Par exemple, que ce n’est pas la même chose d’avoir un immeuble collectif donnant sur un grand jardin public et offrant à la fois un recul et un horizon, et un immeuble collectif qui vient se surajouter à une structure existante particulièrement dense, même si cette densité s’exprime de façon horizontale et non verticale pour les quartiers pavillonnaires.
Ou encore, que ce n’est pas la même chose d’avoir un habitat collectif qui donne avec un important recul sur de larges avenues disposant d’espaces verts, de parkings, de jardins partagés et bénéficiant de commerces et d’équipements public de proximité (crèche, école, poste,…) et un habitat collectif situé dans une rue étroite au surplus embouteillée et n’offrant aux alentours que peu de jardins ou d’espaces verts, un horizon réduit et pourquoi pas des équipements publics insuffisants.

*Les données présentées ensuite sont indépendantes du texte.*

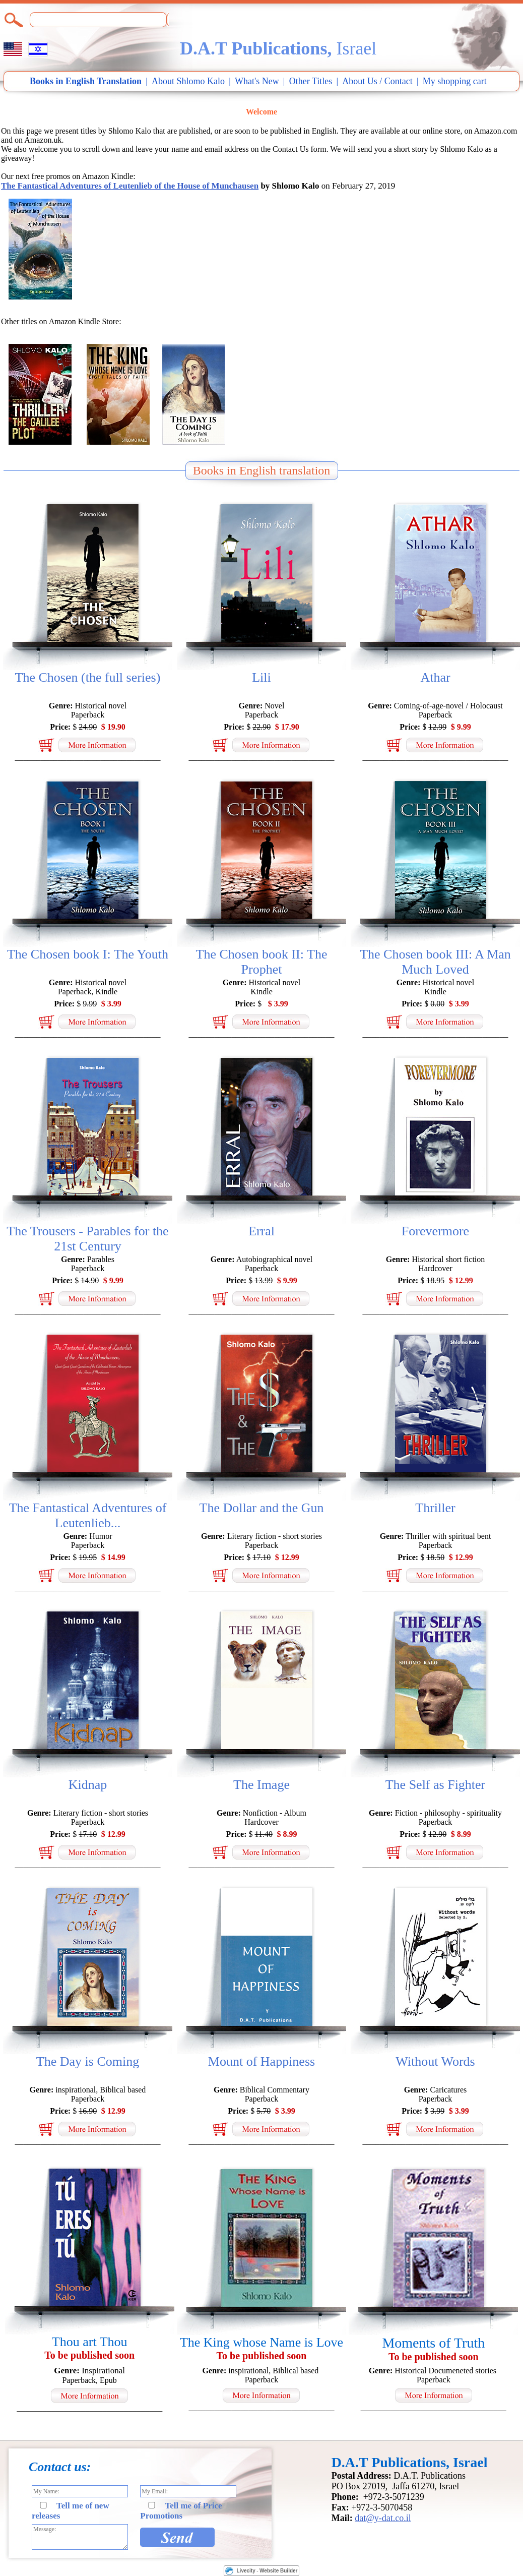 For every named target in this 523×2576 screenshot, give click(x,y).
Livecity (246, 2570)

Les urbanistes distinguent deux notions : la densité nette et la densité brute. La densité nette s’exprime par le nombre d’habitants ou de logement à l’hectare en tenant compte uniquement de la seule assiette foncière. Mais il existe aussi une notion bien plus intéressante que l’on nomme la densité brute dans laquelle on intègre les parcs qui sont à proximité, les espaces de voierie, les squares publics, les équipements sportifs et culturels, les zones d’activité, ...Car, il ne s’agit pas de raisonner seulement sur le tissu urbain immédiat mais sur un tissu plus large qui constitue un espace de vie pertinent.
Et de ce point de vue il apparaît alors
pour peu que les travaux nécessaires de rénovation et de réhabilitations des quartiers Nord de la ville ( déjà largement engagés depuis l’adoption du fameux Plan de J.L.Borloo qui fut, au passage dans ce domaine un remarquable fédérateur d’énergies et d’initiatives) soient terminés dans le cadre des programmes de l’A.N.R.U.

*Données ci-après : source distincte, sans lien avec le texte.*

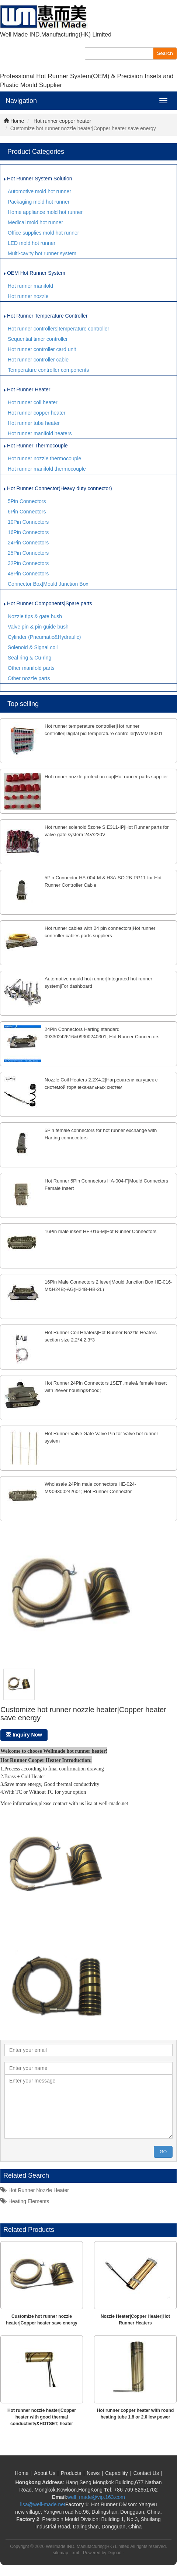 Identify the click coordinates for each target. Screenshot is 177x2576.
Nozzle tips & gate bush (35, 616)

que ce ne sont pas les quartiers Nord qui sont défavorisés mais bien les quartiers du centre et du sud.
Tout cela semble paradoxal à première vue, mais une rapide analyse de la situation permet de démontrer le bien fondé de cette affirmation.
Où se trouvent en effet, les réserves foncières les plus importantes de la Ville ? Au Nord.
Où se trouvent la plupart des stades, des équipements sportifs? Au Nord.
Où se trouvent les deux seuls parcs d’Aulnay ? Au Nord.
Où se trouvent les zones d’activités essentielles d’Aulnay ? Au Nord.
Si l’on inclut, de plus, la perspective du futur métro automatique et périphérique du « Grand Paris » près du Carrefour de l’Europe, on voit alors assez vite que le centre de gravité d’Aulnay est appelé à se déplacer vers le Nord.
C’est donc là, me semble-t-il, qu’il faut rechercher, le long d’axes structurants et à proximité des zones d’activité actuelles et futures, les véritables leviers pour une future politique urbanistique à Aulnay.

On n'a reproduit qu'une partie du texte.